Hi,
I have a pre-trained CNN model on MNIST and each time load the trained weights and biases to run inference. Is there any way to skip zero operations in the conv and fc layers?
As the MNIST images are sparse so I should be expecting to have much less execution time when skipping zero operations.
Thank you.
@rzjhdi ,
PyTorch provides support for sparse tensors, which can be more efficient when working with sparse data. Convert your input tensors to sparse tensors and ensure your operations are compatible with sparse tensors.
Modify the forward pass of your convolutional and fully connected layers to skip zero-valued elements.
Implement a custom forward function that checks for zero values and skips the computation for those elements.

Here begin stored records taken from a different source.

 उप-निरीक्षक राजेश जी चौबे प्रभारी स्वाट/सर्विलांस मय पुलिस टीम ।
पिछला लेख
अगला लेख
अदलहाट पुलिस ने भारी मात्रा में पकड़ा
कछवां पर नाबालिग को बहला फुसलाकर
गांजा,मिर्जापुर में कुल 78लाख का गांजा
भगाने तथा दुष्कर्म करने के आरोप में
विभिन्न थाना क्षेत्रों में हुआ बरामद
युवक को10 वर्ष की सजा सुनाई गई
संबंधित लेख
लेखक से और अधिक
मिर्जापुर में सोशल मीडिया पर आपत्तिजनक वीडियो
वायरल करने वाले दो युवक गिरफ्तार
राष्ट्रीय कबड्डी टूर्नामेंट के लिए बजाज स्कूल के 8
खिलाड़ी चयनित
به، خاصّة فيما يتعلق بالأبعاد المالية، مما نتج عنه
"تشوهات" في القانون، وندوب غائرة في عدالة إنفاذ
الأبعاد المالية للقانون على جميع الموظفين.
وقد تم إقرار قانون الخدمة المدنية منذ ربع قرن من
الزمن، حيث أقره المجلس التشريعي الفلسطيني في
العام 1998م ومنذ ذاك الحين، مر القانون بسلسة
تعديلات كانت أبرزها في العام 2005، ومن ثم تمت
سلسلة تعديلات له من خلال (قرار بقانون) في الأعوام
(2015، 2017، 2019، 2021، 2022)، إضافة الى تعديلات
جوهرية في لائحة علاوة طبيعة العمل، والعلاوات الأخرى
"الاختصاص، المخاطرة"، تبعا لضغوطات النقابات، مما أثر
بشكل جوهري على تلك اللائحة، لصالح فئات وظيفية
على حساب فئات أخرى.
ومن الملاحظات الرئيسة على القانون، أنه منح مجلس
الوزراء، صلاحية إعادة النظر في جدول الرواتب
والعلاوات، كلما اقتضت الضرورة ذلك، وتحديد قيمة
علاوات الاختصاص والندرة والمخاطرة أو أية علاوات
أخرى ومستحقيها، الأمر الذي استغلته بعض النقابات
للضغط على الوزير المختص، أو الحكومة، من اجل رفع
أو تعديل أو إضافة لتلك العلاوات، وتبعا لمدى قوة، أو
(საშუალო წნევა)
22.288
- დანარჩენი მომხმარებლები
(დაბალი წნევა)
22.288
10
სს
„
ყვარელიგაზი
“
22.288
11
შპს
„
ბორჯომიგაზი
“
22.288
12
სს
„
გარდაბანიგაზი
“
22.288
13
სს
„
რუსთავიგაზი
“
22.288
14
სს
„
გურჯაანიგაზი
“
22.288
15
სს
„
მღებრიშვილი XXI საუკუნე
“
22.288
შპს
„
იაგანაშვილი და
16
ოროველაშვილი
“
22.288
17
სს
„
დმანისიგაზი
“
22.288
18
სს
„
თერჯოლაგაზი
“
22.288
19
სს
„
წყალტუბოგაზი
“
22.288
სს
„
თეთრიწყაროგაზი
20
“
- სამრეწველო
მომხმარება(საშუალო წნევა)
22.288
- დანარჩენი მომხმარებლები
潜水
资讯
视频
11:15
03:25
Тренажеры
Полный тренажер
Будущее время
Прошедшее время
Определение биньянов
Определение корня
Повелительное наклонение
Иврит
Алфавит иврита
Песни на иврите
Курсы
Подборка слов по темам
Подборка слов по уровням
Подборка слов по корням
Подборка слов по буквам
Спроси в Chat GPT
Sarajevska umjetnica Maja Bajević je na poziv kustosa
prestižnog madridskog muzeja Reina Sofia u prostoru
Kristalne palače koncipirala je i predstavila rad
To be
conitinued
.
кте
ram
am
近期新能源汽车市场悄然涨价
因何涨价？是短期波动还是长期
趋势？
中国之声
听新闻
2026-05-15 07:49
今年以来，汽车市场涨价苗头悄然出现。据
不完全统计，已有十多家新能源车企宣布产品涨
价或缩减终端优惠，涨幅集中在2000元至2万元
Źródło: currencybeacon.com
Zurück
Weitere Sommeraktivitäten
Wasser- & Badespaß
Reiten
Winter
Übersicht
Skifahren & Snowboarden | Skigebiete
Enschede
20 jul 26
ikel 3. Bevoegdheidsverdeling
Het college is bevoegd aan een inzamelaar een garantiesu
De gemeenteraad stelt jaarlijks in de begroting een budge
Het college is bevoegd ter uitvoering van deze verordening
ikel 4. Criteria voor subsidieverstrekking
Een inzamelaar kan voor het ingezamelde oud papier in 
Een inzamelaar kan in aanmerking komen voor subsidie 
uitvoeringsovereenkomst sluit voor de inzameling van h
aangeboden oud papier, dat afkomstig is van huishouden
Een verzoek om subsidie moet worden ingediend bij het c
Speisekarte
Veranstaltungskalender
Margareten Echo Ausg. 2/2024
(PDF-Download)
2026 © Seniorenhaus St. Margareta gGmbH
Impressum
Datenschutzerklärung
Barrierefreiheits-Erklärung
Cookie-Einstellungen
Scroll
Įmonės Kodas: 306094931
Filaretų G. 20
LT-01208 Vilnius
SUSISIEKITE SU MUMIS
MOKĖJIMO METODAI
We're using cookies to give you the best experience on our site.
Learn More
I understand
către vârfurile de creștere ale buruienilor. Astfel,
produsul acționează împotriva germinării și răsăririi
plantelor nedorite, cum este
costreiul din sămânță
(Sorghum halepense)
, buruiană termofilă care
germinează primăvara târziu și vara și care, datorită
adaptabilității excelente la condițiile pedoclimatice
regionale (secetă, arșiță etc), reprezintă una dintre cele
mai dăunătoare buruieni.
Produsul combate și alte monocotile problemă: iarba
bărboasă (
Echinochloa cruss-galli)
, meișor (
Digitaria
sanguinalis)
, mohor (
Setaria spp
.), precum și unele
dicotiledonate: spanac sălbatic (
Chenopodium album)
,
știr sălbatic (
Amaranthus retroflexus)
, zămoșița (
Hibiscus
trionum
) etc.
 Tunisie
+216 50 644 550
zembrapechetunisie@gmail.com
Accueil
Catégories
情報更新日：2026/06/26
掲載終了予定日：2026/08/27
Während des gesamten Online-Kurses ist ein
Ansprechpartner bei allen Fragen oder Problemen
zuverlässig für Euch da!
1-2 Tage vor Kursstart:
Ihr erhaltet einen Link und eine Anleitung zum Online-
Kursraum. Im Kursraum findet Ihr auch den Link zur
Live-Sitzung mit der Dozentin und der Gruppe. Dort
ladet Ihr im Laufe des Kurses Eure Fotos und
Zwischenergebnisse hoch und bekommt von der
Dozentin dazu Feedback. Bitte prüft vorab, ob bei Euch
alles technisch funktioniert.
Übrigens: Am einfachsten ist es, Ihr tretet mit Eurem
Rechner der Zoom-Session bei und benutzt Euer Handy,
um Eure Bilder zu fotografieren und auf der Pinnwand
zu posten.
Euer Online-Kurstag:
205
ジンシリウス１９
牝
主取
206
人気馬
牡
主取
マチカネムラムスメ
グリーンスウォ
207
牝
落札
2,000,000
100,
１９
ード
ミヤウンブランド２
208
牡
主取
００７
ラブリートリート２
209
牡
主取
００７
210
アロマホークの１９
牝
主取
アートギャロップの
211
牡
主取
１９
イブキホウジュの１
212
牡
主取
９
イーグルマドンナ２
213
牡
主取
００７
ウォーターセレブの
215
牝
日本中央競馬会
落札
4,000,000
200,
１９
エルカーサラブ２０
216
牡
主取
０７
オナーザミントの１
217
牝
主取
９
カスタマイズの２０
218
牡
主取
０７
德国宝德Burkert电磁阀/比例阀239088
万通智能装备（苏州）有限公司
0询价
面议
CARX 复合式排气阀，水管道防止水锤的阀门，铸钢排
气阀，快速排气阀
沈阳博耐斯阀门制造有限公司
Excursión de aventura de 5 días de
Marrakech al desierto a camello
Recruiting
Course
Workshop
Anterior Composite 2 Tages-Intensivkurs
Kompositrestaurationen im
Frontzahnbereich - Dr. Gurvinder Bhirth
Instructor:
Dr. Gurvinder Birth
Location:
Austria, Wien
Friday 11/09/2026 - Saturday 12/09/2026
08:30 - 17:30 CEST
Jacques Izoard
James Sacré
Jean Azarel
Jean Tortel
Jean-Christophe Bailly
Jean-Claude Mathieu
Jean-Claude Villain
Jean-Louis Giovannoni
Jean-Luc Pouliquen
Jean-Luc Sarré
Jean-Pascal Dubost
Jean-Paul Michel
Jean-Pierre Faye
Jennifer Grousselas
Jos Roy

Some libraries are designed to handle sparse computations more efficiently. Look into libraries such as NVIDIA’s cuSPARSE or other hardware-specific optimizations if you’re using GPU.
Prune your model to remove zero-valued weights. This reduces the number of computations during inference.
PyTorch provides pruning methods in torch.nn.utils.prune
.
Use libraries like torch-sparse
which provide efficient implementations for sparse convolutional operations.
By employing these strategies, you can optimize your CNN model to skip zero operations, thereby improving inference time on sparse data like MNIST. Be sure to benchmark the performance improvements to validate the effectiveness of these methods in your specific use case.
I want to run on CPU. I used “to_sparse()” of Pytorch for input tensors, weights and biases however it returns error, seems the conv operation of Pytorch operates on dense tensors. I load the trained weights as:
model = LeNet5_sparse().to(device)
model.load_state_dict(torch.load(os.path.join(float_model, 'trained_model.pkl')))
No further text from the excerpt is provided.